***** RECORD EXCERPTS *****

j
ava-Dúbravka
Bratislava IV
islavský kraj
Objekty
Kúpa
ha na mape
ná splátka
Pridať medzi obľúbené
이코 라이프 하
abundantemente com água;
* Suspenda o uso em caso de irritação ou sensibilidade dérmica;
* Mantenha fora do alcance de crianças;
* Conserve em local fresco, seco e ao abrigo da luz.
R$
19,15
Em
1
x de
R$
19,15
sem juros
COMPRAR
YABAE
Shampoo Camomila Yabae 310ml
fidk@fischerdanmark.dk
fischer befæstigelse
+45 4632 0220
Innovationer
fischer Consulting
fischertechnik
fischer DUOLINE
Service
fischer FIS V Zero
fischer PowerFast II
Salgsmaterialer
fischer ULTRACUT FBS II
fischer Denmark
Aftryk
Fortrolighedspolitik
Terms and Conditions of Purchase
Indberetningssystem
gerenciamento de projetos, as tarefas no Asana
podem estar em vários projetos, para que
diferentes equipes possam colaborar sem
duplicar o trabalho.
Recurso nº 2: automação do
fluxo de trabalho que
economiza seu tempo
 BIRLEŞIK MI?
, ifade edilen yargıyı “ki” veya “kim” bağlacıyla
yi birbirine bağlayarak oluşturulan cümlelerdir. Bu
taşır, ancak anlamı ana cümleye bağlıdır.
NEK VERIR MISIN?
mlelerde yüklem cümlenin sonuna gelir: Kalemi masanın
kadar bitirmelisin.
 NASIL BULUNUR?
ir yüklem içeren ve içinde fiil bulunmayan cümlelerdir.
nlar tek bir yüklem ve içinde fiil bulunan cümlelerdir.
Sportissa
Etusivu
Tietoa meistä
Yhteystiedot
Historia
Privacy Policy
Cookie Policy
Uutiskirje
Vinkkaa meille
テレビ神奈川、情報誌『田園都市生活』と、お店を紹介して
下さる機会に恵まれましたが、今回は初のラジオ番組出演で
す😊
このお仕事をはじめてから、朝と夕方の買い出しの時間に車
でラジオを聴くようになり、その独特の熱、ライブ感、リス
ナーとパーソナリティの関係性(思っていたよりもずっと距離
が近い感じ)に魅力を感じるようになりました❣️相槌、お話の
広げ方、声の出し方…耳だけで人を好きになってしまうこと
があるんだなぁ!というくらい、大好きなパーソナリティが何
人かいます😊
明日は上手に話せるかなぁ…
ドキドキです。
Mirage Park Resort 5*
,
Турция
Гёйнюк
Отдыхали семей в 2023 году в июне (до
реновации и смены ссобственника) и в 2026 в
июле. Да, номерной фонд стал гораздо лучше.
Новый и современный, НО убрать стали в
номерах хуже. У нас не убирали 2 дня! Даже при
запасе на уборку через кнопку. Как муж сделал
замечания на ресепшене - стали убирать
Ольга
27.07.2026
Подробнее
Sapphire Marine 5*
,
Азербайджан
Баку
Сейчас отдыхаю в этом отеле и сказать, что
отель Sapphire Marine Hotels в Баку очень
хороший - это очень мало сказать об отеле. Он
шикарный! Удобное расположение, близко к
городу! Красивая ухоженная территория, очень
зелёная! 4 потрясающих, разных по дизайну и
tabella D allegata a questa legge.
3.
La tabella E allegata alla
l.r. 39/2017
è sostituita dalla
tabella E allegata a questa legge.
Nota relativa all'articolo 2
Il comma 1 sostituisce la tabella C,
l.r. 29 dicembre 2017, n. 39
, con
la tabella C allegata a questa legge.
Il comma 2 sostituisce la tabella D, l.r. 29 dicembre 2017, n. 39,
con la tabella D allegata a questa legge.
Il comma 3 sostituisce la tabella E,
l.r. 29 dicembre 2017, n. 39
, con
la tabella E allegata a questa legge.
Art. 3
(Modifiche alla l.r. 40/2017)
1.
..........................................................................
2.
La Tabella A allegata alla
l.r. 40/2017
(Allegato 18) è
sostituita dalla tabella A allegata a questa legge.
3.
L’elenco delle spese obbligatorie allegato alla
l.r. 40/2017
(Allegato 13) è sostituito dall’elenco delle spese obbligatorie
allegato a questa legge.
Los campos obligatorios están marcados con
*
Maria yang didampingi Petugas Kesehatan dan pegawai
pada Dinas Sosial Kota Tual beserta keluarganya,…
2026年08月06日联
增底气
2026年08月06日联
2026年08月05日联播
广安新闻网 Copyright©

*****

--- EXERCISE ---
Set down exactly the lines from the opening line of the material through the line in which "отель Sapphire Marine Hotels в Баку очень" occurs, both included, and no other lines.

--- RESPONSE AREA ---
j
ava-Dúbravka
Bratislava IV
islavský kraj
Objekty
Kúpa
ha na mape
ná splátka
Pridať medzi obľúbené
이코 라이프 하
abundantemente com água;
* Suspenda o uso em caso de irritação ou sensibilidade dérmica;
* Mantenha fora do alcance de crianças;
* Conserve em local fresco, seco e ao abrigo da luz.
R$
19,15
Em
1
x de
R$
19,15
sem juros
COMPRAR
YABAE
Shampoo Camomila Yabae 310ml
fidk@fischerdanmark.dk
fischer befæstigelse
+45 4632 0220
Innovationer
fischer Consulting
fischertechnik
fischer DUOLINE
Service
fischer FIS V Zero
fischer PowerFast II
Salgsmaterialer
fischer ULTRACUT FBS II
fischer Denmark
Aftryk
Fortrolighedspolitik
Terms and Conditions of Purchase
Indberetningssystem
gerenciamento de projetos, as tarefas no Asana
podem estar em vários projetos, para que
diferentes equipes possam colaborar sem
duplicar o trabalho.
Recurso nº 2: automação do
fluxo de trabalho que
economiza seu tempo
 BIRLEŞIK MI?
, ifade edilen yargıyı “ki” veya “kim” bağlacıyla
yi birbirine bağlayarak oluşturulan cümlelerdir. Bu
taşır, ancak anlamı ana cümleye bağlıdır.
NEK VERIR MISIN?
mlelerde yüklem cümlenin sonuna gelir: Kalemi masanın
kadar bitirmelisin.
 NASIL BULUNUR?
ir yüklem içeren ve içinde fiil bulunmayan cümlelerdir.
nlar tek bir yüklem ve içinde fiil bulunan cümlelerdir.
Sportissa
Etusivu
Tietoa meistä
Yhteystiedot
Historia
Privacy Policy
Cookie Policy
Uutiskirje
Vinkkaa meille
テレビ神奈川、情報誌『田園都市生活』と、お店を紹介して
下さる機会に恵まれましたが、今回は初のラジオ番組出演で
す😊
このお仕事をはじめてから、朝と夕方の買い出しの時間に車
でラジオを聴くようになり、その独特の熱、ライブ感、リス
ナーとパーソナリティの関係性(思っていたよりもずっと距離
が近い感じ)に魅力を感じるようになりました❣️相槌、お話の
広げ方、声の出し方…耳だけで人を好きになってしまうこと
があるんだなぁ!というくらい、大好きなパーソナリティが何
人かいます😊
明日は上手に話せるかなぁ…
ドキドキです。
Mirage Park Resort 5*
,
Турция
Гёйнюк
Отдыхали семей в 2023 году в июне (до
реновации и смены ссобственника) и в 2026 в
июле. Да, номерной фонд стал гораздо лучше.
Новый и современный, НО убрать стали в
номерах хуже. У нас не убирали 2 дня! Даже при
запасе на уборку через кнопку. Как муж сделал
замечания на ресепшене - стали убирать
Ольга
27.07.2026
Подробнее
Sapphire Marine 5*
,
Азербайджан
Баку
Сейчас отдыхаю в этом отеле и сказать, что
отель Sapphire Marine Hotels в Баку очень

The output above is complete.